Goin’ their own way

Po’ Girl refuse to become Fleetwood Mac

DETAILS

Po' Girl with Luther Wright
Canmore Hotel
Thursday, January 8 - Thursday, January 8

More in: Folk / Country

Po’ Girl is hard to pin down — in every way. The music they make is usually dubbed folk, and it’s true in the same way that everything from Pete Seeger to Spearhead to Edith Piaf is folk. Founders Allison Russell and Awna Teixeira create a moody, jazz-flecked, blues-influenced, old-timey mélange that borrows from all these genres but is obligated to none of them. In its early years, the band also included Trish Klein from the Be Good Tanyas, and, a couple of years ago, there was a short-lived Po’ Girl alter-ego project called Salt. The fluidness of the band’s gestation echoes something essentially protean and on-the-move about the band members as well.

Although Po’ Girl has been around since 2003, the past couple of years have been a time of transition. After a rigorous 2007 touring schedule, which saw the band play four continents, 13 countries and spend most of their days away from home, Klein bowed out, leaving Russell and Teixeira to focus on moving forward. Having started their musical collaboration as a couple and seeing that relationship change along with the band, there was much to be done in the way of soul-searching.

“People think of touring as kind of being on vacation all the time, that it’s some sort of dream life,” says Russell. “The reality is that you spend all your time living in vans, sleeping on people’s floors, not always being able to get a shower when you want to. It’s hard, hard work, and you have to know when to stop and take a breath.

“But we’re all getting into our late 20s now; we’re growing up and starting to figure out where we want to be and what we really want to do with our lives. And in the last year or so, we’ve come to terms with the fact that we’re lifers. This music thing is going to consume us for the rest of our life. This is what we want to be doing, more than anything else. And so we’ve committed totally to it, to making Po’ Girl a success.”

Russell and Teixeira’s breakup has created a firmer foundation for the band — a thing that rarely ends up being the case, as Russell is the first to admit. “I mean, look at Fleetwood Mac — they all travel on separate buses these days. But we just morphed into best friends — more than that, actually. We’re family now. And that has translated into an intuitive, trusting, intimate musical relationship. It’s been an amazingly silken, velvet divorce. Nothing was lost, only gained.”

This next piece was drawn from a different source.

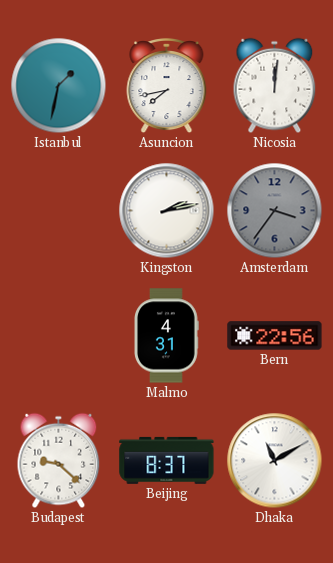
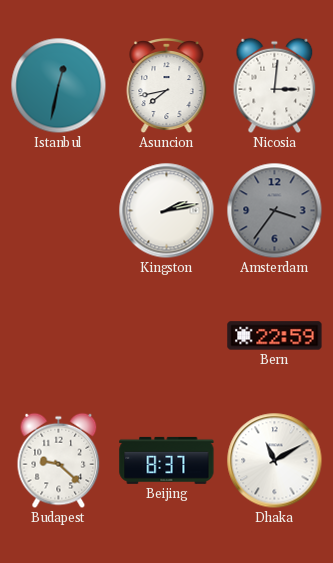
Istanbul: 1:32 -> 12:32
Nicosia: 12:01 -> 3:01
Malmo: 4:31 -> none
Bern: 22:56 -> 22:59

Having just recorded an album of songs written and honed on the road over the past year and more, Russell is eager to get out and perform them again, even with her misgivings about touring. Deer in the Night represents a good deal of what the Po’ Girls themselves have experienced — growing up, laying the past to rest, feeling hope for the future. These folks are nomads in their souls. Moving, and moving on, is at the centre of who they are and what they do. Russell feels confident that all the running is a running to, rather than a running from.

“We’re at the point where we’re building and creating our place in the world,” she says. “Awna and I both have this constant feeling of urgency; for both of us, this is a compulsion. You can spend a lot of time worrying about that line you walk, about when it stops being a calling and crosses over into pathology. But I’m not worrying about it anymore.”